Gabriella Kantor used to be a geologist so explored geometric patterns. - Credit: Archant

Another artist Gabriella Kantor is carer of her autistic son who has pathological demand avoidance.

She said: "My son always says no. 

"If you say it slowly but to do something unexpected or new it doesn't work for him. 

"You can't plan and you can't gear up your life for that but it's hard.

"The last two years he doesn't like to go anywhere so for him it was nice.

"For my daughter, she's 'normal' so it was difficult for her and her speech and social skills are now low. 

"The carers [at the art class] understand me as they have been through the same emotional stage.

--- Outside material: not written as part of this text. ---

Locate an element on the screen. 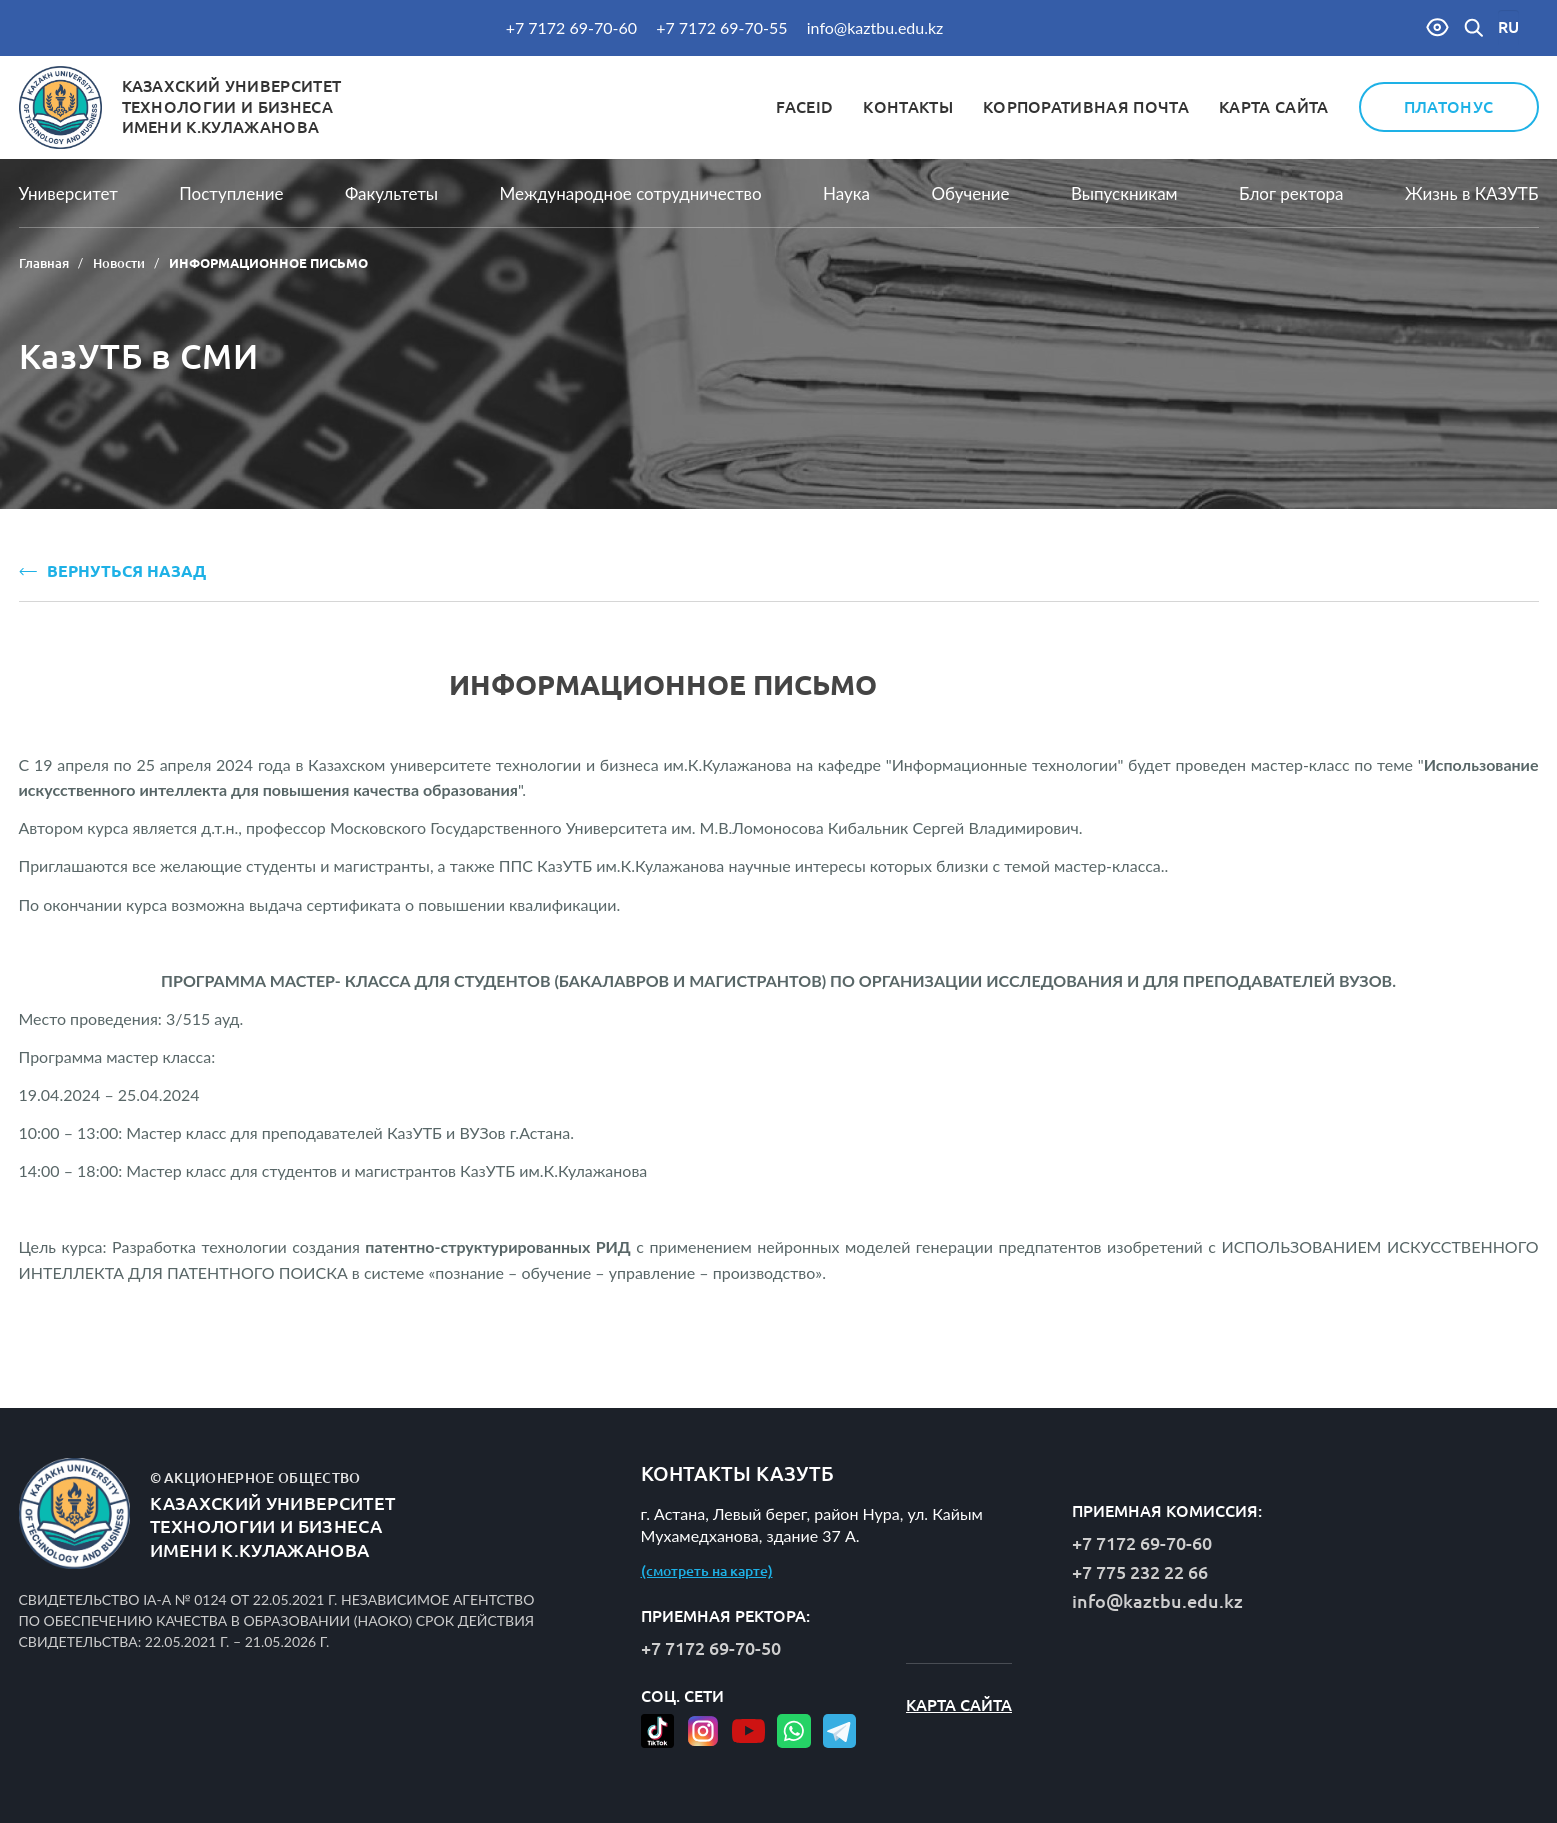  +7 7172 69-70-55 is located at coordinates (721, 27).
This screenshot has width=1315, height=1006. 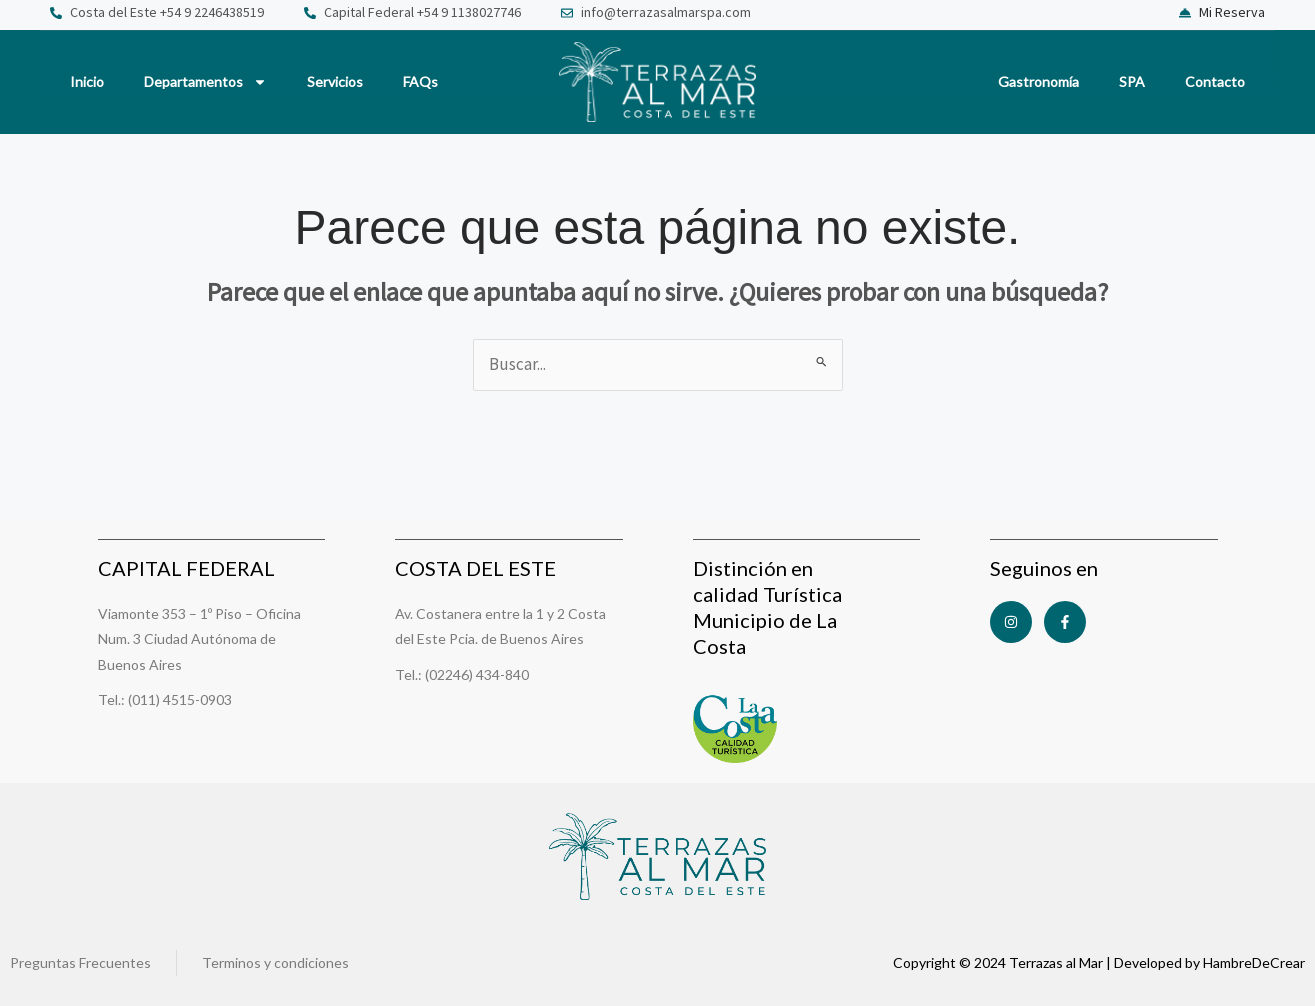 I want to click on Departamentos, so click(x=205, y=82).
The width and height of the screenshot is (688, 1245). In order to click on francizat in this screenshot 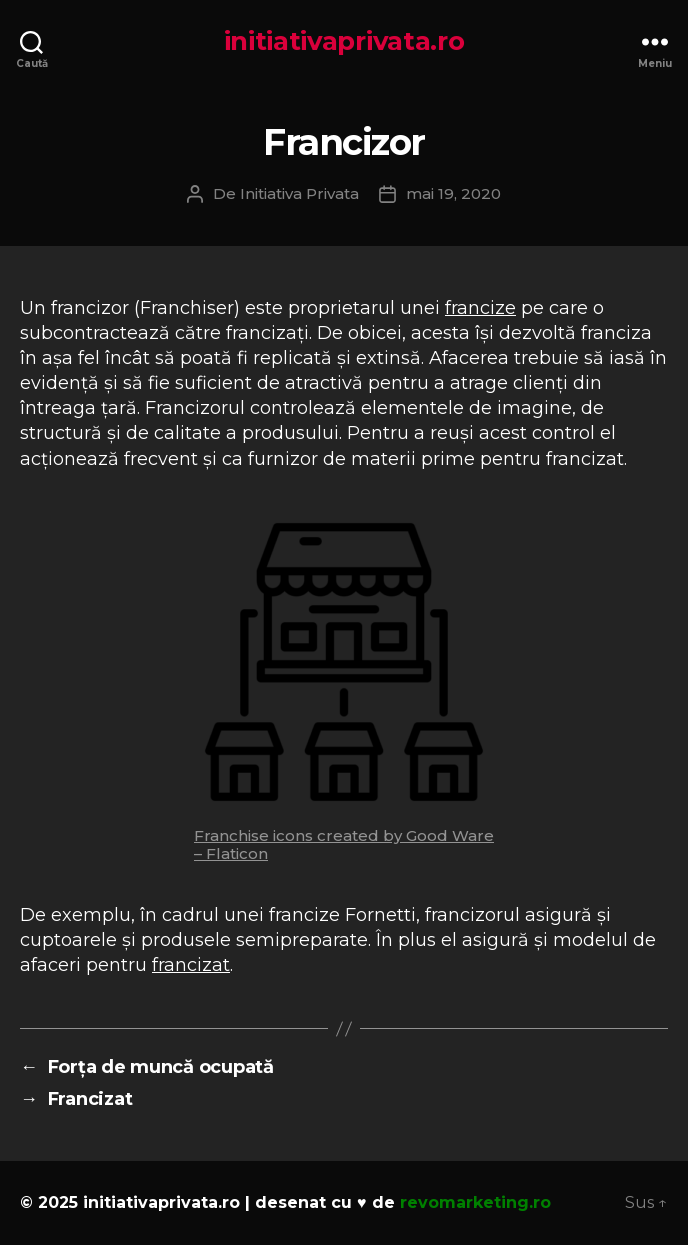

"It was just lovely to relax and your brain can just switch off."

Tina Garrett explored the grief of losing both her parents.

Tina Garrett explored the grief of losing both her parents. - Credit: Archant

Tina Garrett, who lost both her parents that she had been caring for, explained her art was a vehicle for showing how her dad and mum loomed large in her life. 

She shows her dad as the cliff in the background and her mum to the front, who she lost during the course, while Mrs Garrett sees herself running on the beach in the very front. 

"When she did die I thought I couldn't handle this and I thought she's still looming large," she said. 

"It's now got two sides to it and I'm now looking back at it and their sea of memories as I'm cleaning mum's house now.

"It's been amazing being part of this group and it's been hard knowing which bits to cut off and what to do."